I also wonder how Mr Hick defines "real" and "reality". "Real" for me means having objective existence, found in nature, the world external to the self. Is he a mathematical Platonist who thinks 1, 2, 3, pi, e, i, have objective existence, are independent of human thought?
Hick was following in the British analytic tradition. So, no. He did not have any particular Platonic leanings. Nor do his ideas necessarily depend on a permanent or transcendent reality "beyond this one."
It should be pointed out that Hick did not think mystical experiences were "evidence of God"... He didn't think we could go around saying "God exists, because I experienced him."
In fact, it's best to forget the concept of God entirely when first approaching Hick's arguments concerning mysticism. Hick thought that
mystical experience is a rational basis for religious belief. This is subtly different from "mystical experiences are evidence of God (or some other religious phenomenon)." The former is less ambitious. Hick wasn't claiming evidence for anything.
Think of Thoreau, who spent two years in the woods. He developed an almost religious view of the natural objects around him.

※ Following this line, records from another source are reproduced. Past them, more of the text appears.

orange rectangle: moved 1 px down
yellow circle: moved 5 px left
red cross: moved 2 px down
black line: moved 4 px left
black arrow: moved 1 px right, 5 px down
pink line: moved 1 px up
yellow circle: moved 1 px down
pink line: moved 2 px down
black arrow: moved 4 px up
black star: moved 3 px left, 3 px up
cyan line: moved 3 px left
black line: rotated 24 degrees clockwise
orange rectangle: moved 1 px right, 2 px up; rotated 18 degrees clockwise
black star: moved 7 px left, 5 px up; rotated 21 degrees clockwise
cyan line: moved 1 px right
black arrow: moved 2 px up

"I experienced sometimes that the most sweet and tender, the most innocent and encouraging society may be found in any natural object... [A]fter I came to the woods, for an hour I doubted whether the near neighborhood of man was not essential to a serene and healthy life. To be alone was somewhat unpleasant. But in the midst of a gentle rain, while these thoughts prevailed, I was suddenly sensible of such sweet and beneficent society in Nature, in the very pattering of the drops, and in every sight and sound around my house, an infinite and unaccountable friendliness all at once, like an atmosphere, sustaining me, as made the fancied advantages of human neighborhood insignificant, and I have never thought of them since. Every little pine-needle expanded and swelled with sympathy and befriended me. I was so distinctly made aware of the presence of something kindred to me, that I thought no place could ever be strange to me again." --Thoreau.
Thoreau, I would argue, is having a
mystical experience of Walden Pond. His mystical account doesn't contradict a scientific account. All he sees are rocks, trees, and raindrops. An observer trained in science, using the scientific method would perceive the same phenomena. What makes Thoreau's observations religious is how he
interprets those phenomena.
"Hick’s pluralistic hypothesis is based on the notion that the world is religiously ambiguous, such that it can be experienced either religiously or non-religiously, with no compelling proofs for or against any one religious or nonreligious interpretation of the world."
Hick, John | Internet Encyclopedia of Philosophy
And we can get into what Hick's pluralistic hypothesis is if ya want. The point is, interpreting the world in a nonreligious way is just one way of understanding reality. Interpreting the world in a religious way does not add any axioms to your three. Nor does it contradict any of your axioms. So, does that mean you find such an interpretation reasonable?
Hick does. I'm not sure he's correct, but he makes a good argument.